The research team took human adult endothelial cells and ‘switched on’ a genetic instruction known to be particularly active in early endothelial cells. It sent the mature cells ‘back in time’ to a more primitive and flexible state, a bit like resetting their memory.

“Adult endothelial cells don’t know how to make new blood vessels from scratch,” says first author Dr. Brisa Palikuqi, formerly of WCM and now at the University of California. “Our idea was to reset vascular endothelial cells (abbreviated as R-VECs) to an earlier fetal state in which they can adaptively form new vessels based on signals from the surrounding tissue. Thus, they are re-educated to perform various specialized endothelial cell functions. With a 3-D platform, which we call ‘Organ-On-VascularNet’, we can use R-VECs to build tissue-specific blood vessels that may help regenerate organs.”

The team used advanced imaging technology to watch these vessel networks develop (See image above). “Three-dimensional visualization of human blood vessels actually being assembled and sculpted in real time, has been an obstacle to overcome,” said Dr. Ryan Schreiner, assistant professor of cell physiology research in ophthalmology and director of the Visual Function Core at WCM. “The capacity of R-VECs to self-organize and form blood vessels, which then carry human blood is educational and marvelous to watch.”

One of the study’s key findings is that R-VECs can be used to populate ‘scaffolds’ – support structures made by stripping tissue of its living cells. Scaffolds are used widely in tissue engineering as neutral frameworks upon which patient cells can be seeded to create functioning tissues and organs. But until now, researchers have struggled to show endothelial cells forming long-lasting blood vessels on these scaffolds. Professor De Coppi says: ‘We’ve shown that R-VECs do engraft in both in large and small vessels, increasing the chances for the engineered organs to functionally survive once transplanted.’

Blood vessels and disease

As part of the study, R-VECs were added to tumour tissue taken from patients, where they developed rapidly into networks of blood vessels. But the networks were dense and poorly organised compared to those seeded in healthy tissue.

Crucially, this suggests that the vessels helping to keep tumours ‘alive’ may have unique characteristics. If treatments were designed to target these markers, they could lock onto cancer and leave healthy tissues untouched.

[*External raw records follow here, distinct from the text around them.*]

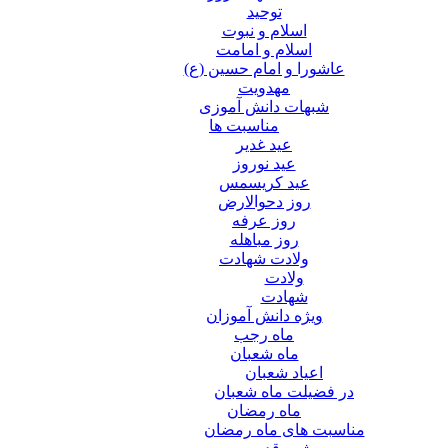
توحید
اسلام و نبوت
اسلام و امامت
عاشورا و امام حسین (ع)
مهدویت
شبهات دانش آموزی
مناسبت ها
عید غدير
عید نوروز
عید کریسمس
روز دحوالارض
روز عرفه
روز مباهله
ولادت شهادت
ولادت
شهادت
ویژه دانش آموزان
ماه رجب
ماه شعبان
اعیاد شعبان
در فضیلت ماه شعبان
ماه رمضان
مناسبت های ماه رمضان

R-VEC vessel networks are also being used to study how COVID-19 causes damage to organs. ‘We are utilizing the R-VEC vascular network to investigate how the SARS-CoV-2 virus wreaks havoc on small blood vessels within organs, setting the stage to formulate new therapeutics for this disease,’ said Dr. Robert E. Schwartz, assistant professor of medicine in the Division of Gastroenterology at WCM.

Pushing forward safely

While clinical applications are a way off, tissue engineering is already providing a vital platform for modelling diseases and testing new drugs and treatments. This latest breakthrough brings researchers one step closer to engineering whole organs and tissues that perform as they would in a healthy body.

It is one of a series of recent developments involving Professor De Coppi’s pioneering team at GOSH and the ICH, who just this week published news of human intestinal tissue grown using stem cells from patient tissue. One day, this could lead to personalised transplants for children with intestinal failure, sparing them a lifetime of health issues.

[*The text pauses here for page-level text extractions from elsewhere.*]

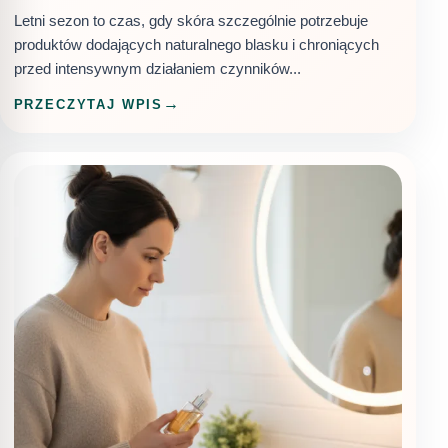
Letni sezon to czas, gdy skóra szczególnie potrzebuje
produktów dodających naturalnego blasku i chroniących
przed intensywnym działaniem czynników...
PRZECZYTAJ WPIS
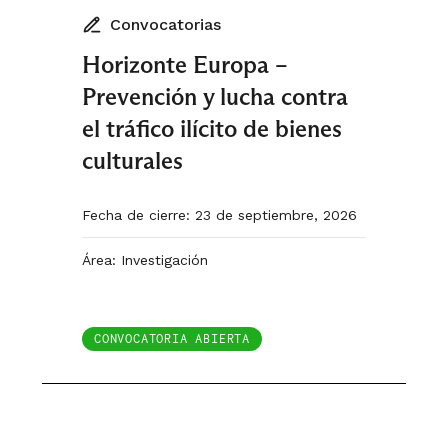
Convocatorias
Horizonte Europa –
Prevención y lucha contra
el tráfico ilícito de bienes
culturales
Fecha de cierre: 23 de septiembre, 2026
Área: Investigación
CONVOCATORIA ABIERTA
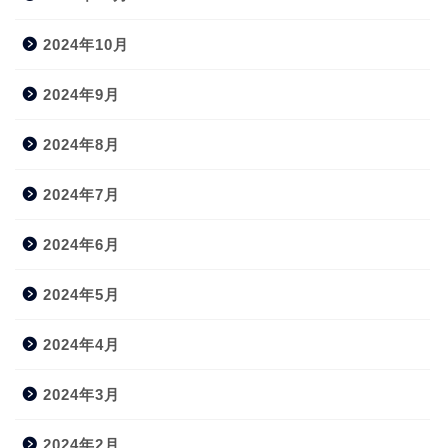
2024年10月
2024年9月
2024年8月
2024年7月
2024年6月
2024年5月
2024年4月
2024年3月
2024年2月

The NIHR GOSH Biomedical Research Centre supported the work using human cells. Professor Paolo de Coppi is supported by National Institute of Health Research (NIHR) Professorship, the INTENS Horizon2020 programme, and Oak Foundation, via Great Ormond Street Hospital Children’s Charity (GOSH Charity).

Dr. Shahin Rafii is the founder and a non-paid consultant to Angiocrine Bioscience. Dr. Robert Schwartz is a paid consultant for Miromatrix Medical Inc., a company focused on eliminating the organ transplant waiting list by bioengineering transplantable organs, including liver, kidney and heart.